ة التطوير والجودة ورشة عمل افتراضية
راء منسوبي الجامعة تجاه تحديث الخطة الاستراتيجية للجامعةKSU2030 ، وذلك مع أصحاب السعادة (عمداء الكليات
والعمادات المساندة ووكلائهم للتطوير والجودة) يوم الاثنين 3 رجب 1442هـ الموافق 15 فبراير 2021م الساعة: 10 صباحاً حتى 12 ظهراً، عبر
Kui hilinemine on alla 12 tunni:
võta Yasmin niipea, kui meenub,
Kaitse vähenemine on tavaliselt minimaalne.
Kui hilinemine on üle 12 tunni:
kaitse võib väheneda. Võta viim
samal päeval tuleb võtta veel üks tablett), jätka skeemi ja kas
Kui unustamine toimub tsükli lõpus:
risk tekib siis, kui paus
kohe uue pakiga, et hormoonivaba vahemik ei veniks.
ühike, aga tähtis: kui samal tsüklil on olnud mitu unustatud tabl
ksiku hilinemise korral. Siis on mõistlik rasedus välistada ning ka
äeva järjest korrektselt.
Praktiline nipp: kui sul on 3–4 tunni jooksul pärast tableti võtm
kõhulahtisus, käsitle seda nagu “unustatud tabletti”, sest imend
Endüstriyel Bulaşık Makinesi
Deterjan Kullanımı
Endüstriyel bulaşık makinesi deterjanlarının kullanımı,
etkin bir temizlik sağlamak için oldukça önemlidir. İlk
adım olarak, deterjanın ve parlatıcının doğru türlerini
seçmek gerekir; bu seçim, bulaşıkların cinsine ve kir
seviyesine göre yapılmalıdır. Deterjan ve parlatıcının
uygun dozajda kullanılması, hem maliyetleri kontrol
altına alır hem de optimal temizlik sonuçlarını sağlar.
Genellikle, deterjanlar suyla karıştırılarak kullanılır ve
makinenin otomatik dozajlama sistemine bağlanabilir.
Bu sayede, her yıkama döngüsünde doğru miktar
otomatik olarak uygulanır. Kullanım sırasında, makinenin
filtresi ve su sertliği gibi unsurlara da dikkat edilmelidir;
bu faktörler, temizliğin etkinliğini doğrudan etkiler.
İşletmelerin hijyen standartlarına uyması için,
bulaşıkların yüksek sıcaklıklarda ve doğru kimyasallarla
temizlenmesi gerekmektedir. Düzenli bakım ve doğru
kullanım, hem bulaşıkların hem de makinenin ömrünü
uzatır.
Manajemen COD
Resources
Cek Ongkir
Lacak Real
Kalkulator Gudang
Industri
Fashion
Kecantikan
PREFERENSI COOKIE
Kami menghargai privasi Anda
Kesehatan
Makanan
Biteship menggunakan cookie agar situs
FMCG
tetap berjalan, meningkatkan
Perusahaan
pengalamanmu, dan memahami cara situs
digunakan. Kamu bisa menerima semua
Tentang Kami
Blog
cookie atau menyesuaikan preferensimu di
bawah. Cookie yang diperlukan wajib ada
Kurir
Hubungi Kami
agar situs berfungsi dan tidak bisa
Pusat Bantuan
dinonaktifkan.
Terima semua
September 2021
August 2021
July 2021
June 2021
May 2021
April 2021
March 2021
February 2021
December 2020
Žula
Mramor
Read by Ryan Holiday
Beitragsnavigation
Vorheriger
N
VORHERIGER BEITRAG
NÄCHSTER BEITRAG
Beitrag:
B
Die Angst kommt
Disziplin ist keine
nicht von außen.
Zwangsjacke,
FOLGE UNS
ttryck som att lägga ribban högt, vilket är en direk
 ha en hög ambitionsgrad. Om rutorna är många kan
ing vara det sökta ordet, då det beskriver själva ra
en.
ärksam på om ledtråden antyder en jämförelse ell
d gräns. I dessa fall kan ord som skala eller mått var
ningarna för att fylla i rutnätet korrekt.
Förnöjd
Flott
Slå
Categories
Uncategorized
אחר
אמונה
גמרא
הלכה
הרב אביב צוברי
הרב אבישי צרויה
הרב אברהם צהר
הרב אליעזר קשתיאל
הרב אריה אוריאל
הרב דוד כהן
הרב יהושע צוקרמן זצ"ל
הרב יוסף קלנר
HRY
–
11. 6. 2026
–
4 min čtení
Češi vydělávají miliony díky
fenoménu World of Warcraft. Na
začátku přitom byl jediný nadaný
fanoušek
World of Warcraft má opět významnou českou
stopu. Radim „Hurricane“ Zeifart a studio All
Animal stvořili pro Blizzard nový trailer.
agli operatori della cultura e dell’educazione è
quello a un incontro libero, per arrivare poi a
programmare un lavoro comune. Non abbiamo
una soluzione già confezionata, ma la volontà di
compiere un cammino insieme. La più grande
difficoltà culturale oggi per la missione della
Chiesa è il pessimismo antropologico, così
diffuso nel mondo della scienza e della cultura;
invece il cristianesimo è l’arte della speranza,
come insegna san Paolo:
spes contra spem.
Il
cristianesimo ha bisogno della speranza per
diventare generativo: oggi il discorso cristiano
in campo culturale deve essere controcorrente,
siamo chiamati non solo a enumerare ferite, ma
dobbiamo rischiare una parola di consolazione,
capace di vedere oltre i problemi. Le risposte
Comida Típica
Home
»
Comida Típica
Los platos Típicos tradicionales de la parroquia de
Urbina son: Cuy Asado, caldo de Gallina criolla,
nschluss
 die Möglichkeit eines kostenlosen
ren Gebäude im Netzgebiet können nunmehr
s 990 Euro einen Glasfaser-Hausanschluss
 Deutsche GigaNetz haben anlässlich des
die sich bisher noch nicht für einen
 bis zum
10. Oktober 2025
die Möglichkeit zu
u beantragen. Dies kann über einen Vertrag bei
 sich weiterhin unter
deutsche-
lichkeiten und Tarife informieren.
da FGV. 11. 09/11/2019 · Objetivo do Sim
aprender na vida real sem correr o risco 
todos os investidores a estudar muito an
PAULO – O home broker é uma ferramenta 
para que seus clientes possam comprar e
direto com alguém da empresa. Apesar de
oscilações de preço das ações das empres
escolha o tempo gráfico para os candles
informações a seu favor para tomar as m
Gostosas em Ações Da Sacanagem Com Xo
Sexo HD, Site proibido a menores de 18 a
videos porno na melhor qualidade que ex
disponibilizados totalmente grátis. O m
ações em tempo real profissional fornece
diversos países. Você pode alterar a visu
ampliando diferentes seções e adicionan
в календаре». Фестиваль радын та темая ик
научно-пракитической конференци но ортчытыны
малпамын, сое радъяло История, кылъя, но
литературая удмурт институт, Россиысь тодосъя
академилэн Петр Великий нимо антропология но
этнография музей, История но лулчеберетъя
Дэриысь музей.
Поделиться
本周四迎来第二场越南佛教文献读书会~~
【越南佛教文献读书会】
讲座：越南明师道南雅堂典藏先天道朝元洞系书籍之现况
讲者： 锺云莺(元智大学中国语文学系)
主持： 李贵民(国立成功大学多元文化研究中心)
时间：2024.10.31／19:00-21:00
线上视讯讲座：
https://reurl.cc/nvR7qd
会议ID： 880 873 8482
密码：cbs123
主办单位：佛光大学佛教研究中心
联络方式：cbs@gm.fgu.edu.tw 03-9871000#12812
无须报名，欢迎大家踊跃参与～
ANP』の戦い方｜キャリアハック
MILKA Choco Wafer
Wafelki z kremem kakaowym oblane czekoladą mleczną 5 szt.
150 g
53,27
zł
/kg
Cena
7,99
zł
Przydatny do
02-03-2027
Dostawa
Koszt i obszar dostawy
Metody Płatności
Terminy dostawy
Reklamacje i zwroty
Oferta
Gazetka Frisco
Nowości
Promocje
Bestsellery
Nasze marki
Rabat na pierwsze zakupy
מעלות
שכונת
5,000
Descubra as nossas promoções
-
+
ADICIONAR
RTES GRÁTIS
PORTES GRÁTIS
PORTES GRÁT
= = =
**Action item**.
Which lines above hold the string "agar"? Please copy all of them.

**Output of the task**.
Biteship menggunakan cookie agar situs
agar situs berfungsi dan tidak bisa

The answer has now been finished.